One team executive agreed rookies are getting squeezed, but he quickly added that this CBA and all of its perceived unfairness is the deal the players negotiated. No one should feel sorry for them, argues the exec. They have a union.
"Yeah, that kind of sucks," Steelers linebacker Ryan Shazier said in an interview with ESPN, speaking of the current rookie salary system. "Sometimes guys have to wait five years. Other guys don't. But that's what they agreed on in the past. Next time we've just got to do a better job of structuring what we want to do. At the end of the day, if you play at a high level, things should pan out for you."
If there is one thing to understand about the current mood of some players in football, there is an increasing sense they didn't just lose in the last CBA negotiations, they were obliterated. Some have become increasingly angry, and that frustration has grown as players have watched NBA salaries soar.
When Steph Curry signed a $200 million deal, NFL players were stunned. Denver linebacker Shane Ray tweeted:
Detroit tight end Eric Ebron reacted to the news Blake Griffin signed a five-year, $173 million deal with a similar level of alarm:
When James Harden signed a four-year extension that made his overall deal worth $228 million through the 2022-23 season, defensive lineman Terrance Knighton tweeted:
The anger over these salaries has grown to the point that some players feel a strike in 2020, when the current labor deal expires, is needed for players to get more cash.
"If we want...to get anything done, players have to be willing to strike," Seahawks cornerback Richard Sherman told ESPN's Jalen Rose. "That's the thing that guys need to 100 percent realize.

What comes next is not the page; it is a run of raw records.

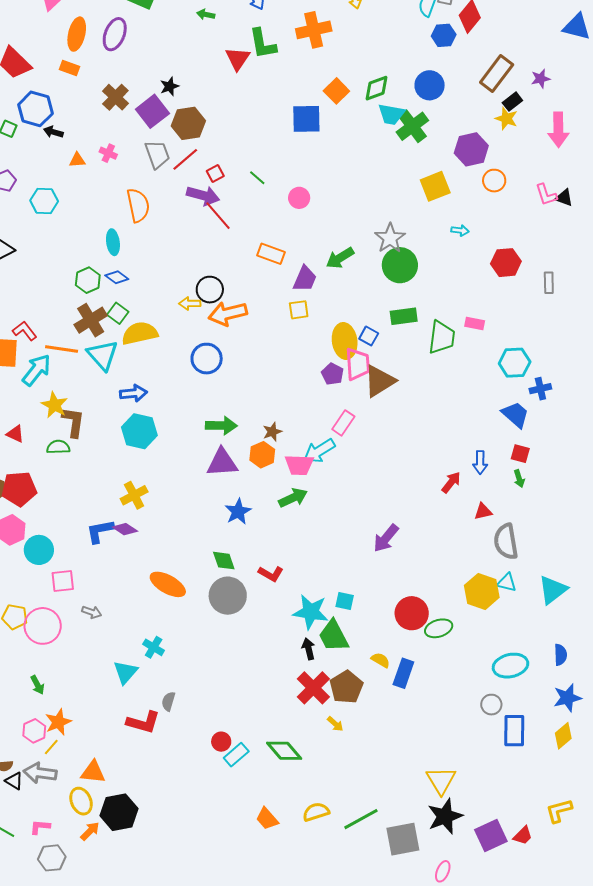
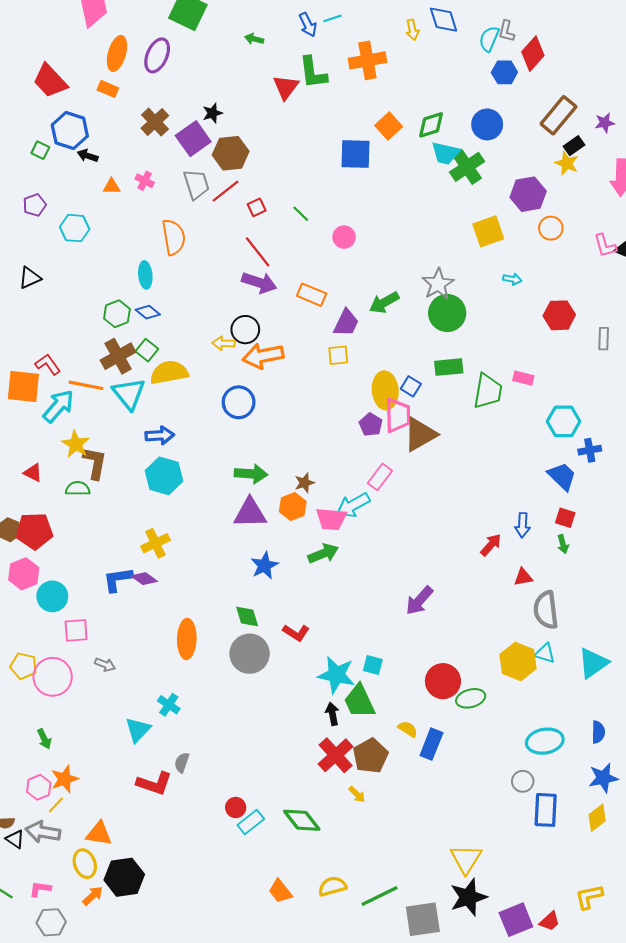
purple arrow: (203, 196) -> (259, 283), moved
orange ellipse: (168, 584) -> (187, 639), turned 60

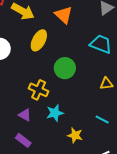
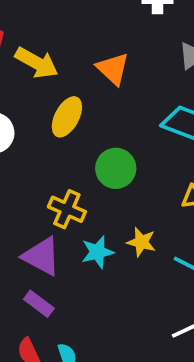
purple triangle: (25, 115) -> (42, 256), size x1.6
yellow star: (75, 135) -> (141, 242), moved

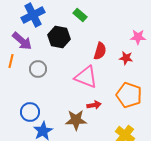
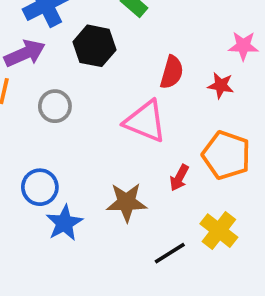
purple arrow: (22, 41) -> (25, 53), turned -65
red arrow: (94, 105) -> (179, 178), moved, turned 128

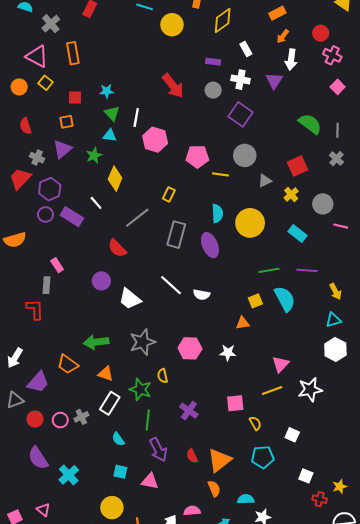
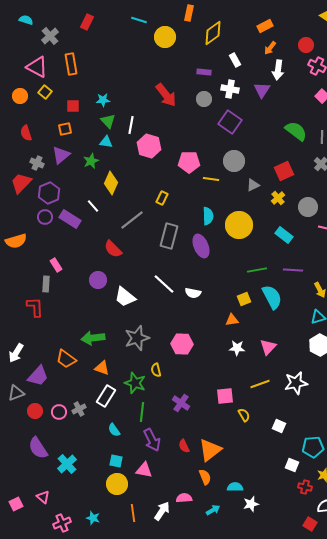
white star: (228, 353) -> (237, 348), moved
pink triangle: (281, 364) -> (268, 347), moved
cyan pentagon: (263, 457) -> (313, 447), moved
yellow circle: (112, 508) -> (117, 484), moved

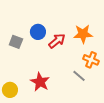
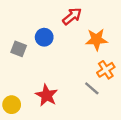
red arrow: (57, 41) -> (72, 16), moved
orange cross: (91, 60) -> (106, 70), turned 35

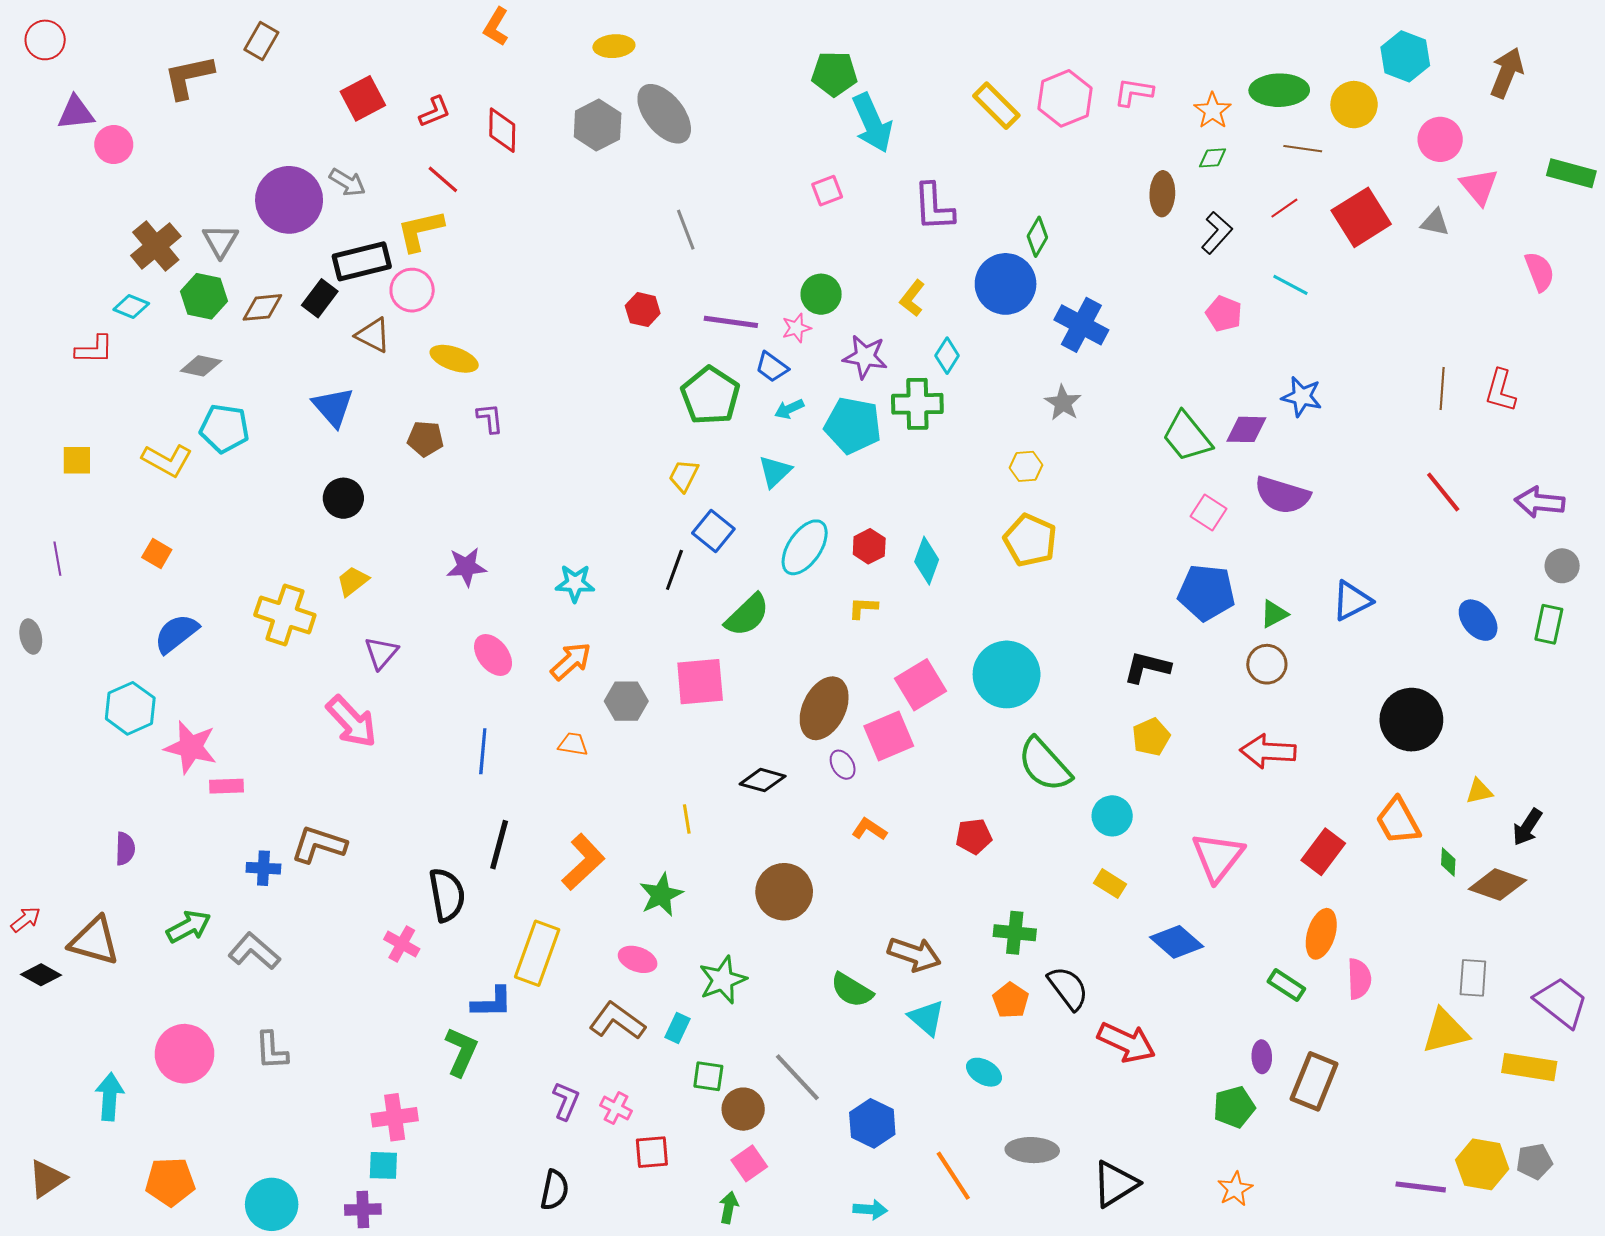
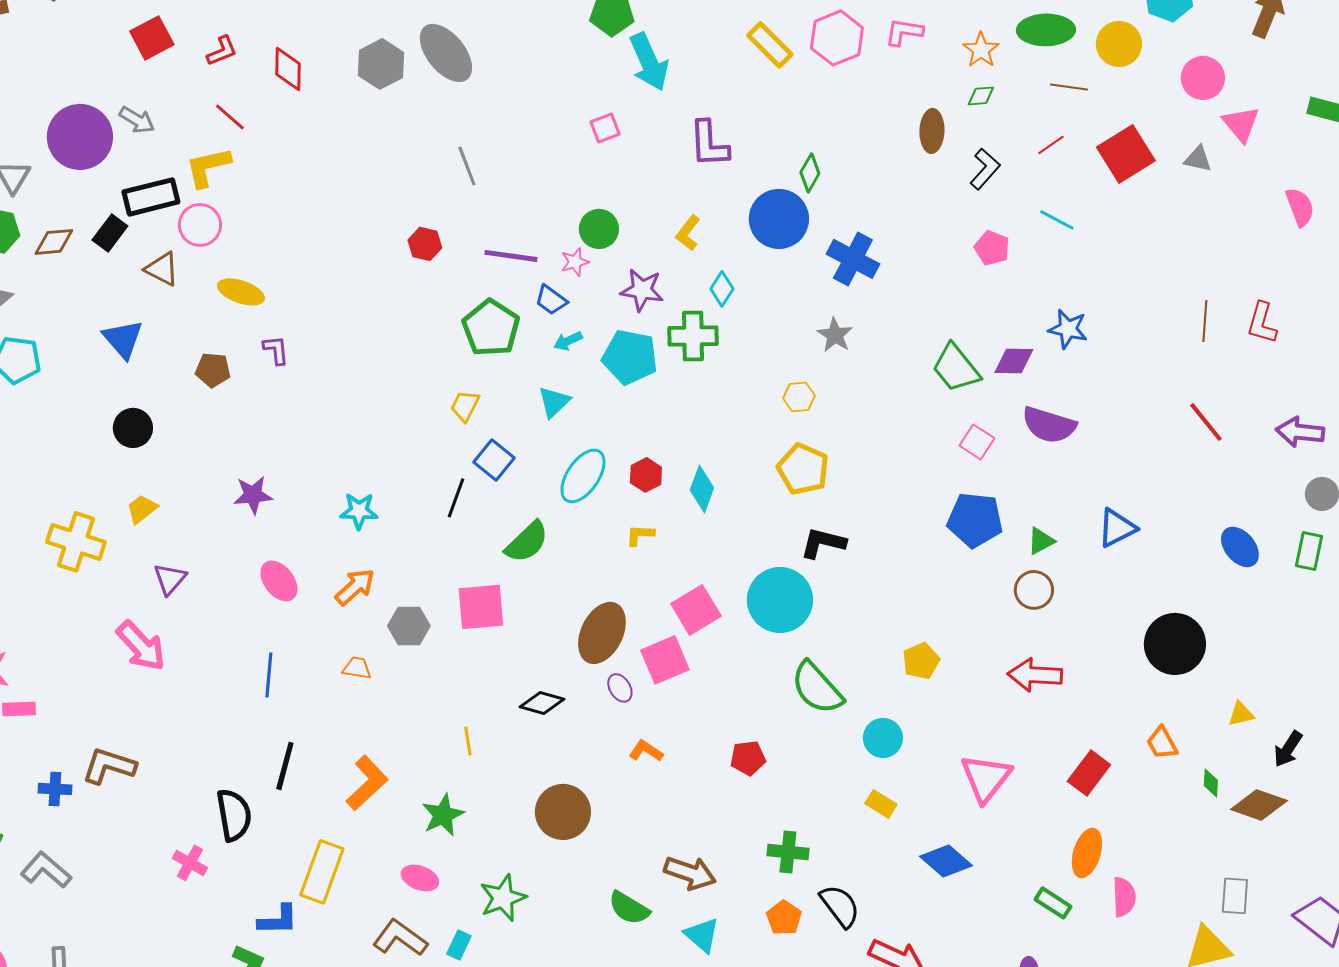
black L-shape: (1147, 667) -> (823, 543), moved
orange trapezoid: (1398, 821) -> (1162, 743), size x0.7

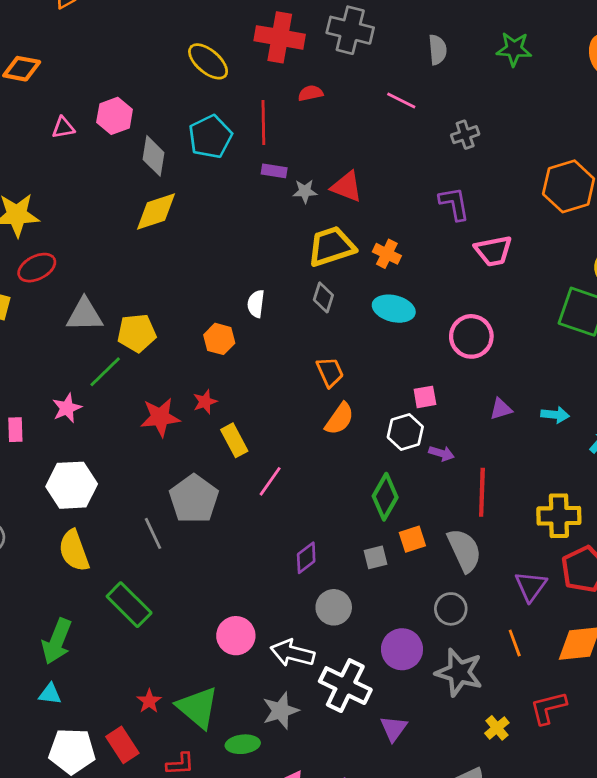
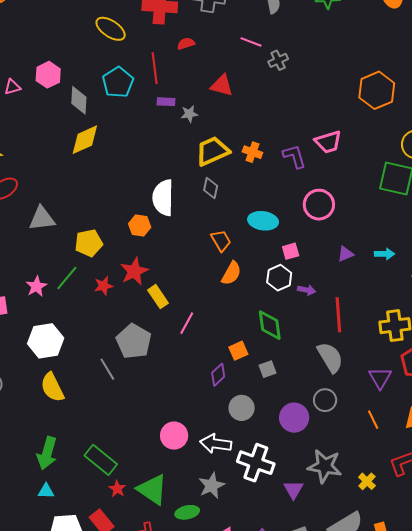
gray cross: (465, 135) -> (278, 60), moved
red triangle: (347, 187) -> (222, 85), moved
purple L-shape: (454, 204) -> (294, 156), moved
white semicircle: (256, 304) -> (163, 198), size x1.8
cyan ellipse: (394, 309) -> (263, 221), moved
yellow pentagon: (137, 333) -> (89, 243), moved
green line: (105, 372) -> (67, 278), moved
red star: (205, 402) -> (134, 271), size x1.6
red star: (160, 417) -> (104, 286), size x0.7
green diamond: (385, 497) -> (270, 325), turned -32
orange square: (412, 539) -> (238, 351), moved
green rectangle: (129, 605) -> (101, 460), moved
purple circle: (402, 649) -> (294, 418), moved
gray star: (459, 672) -> (325, 466), moved

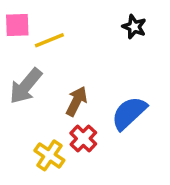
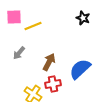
gray arrow: (26, 86) -> (19, 53), size x0.6
red cross: (83, 139) -> (53, 84), turned 35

"You're going to have to miss games, you're going to have to lose some money if you're willing to make the point, because that's how MLB and NBA got it done. They missed games, they struck, they flexed every bit of power they had, and it was awesome. It worked out for them."
And few are getting less for more than first-year players, and every player seems to understand that.
How did we get here? Go back to April of 2009, when the No. 1 overall pick, Matthew Stafford, signed a six-year deal that included $41.7 million in guaranteed money. The total deal was worth $72 million. Matt Ryan's rookie deal was similar.
Fast forward to 2016, when the No. 1 overall pick, Jared Goff, signed a $27.9 million deal with $18 million in guaranteed money. That guaranteed cash is less than half of what Stafford received just eight years ago.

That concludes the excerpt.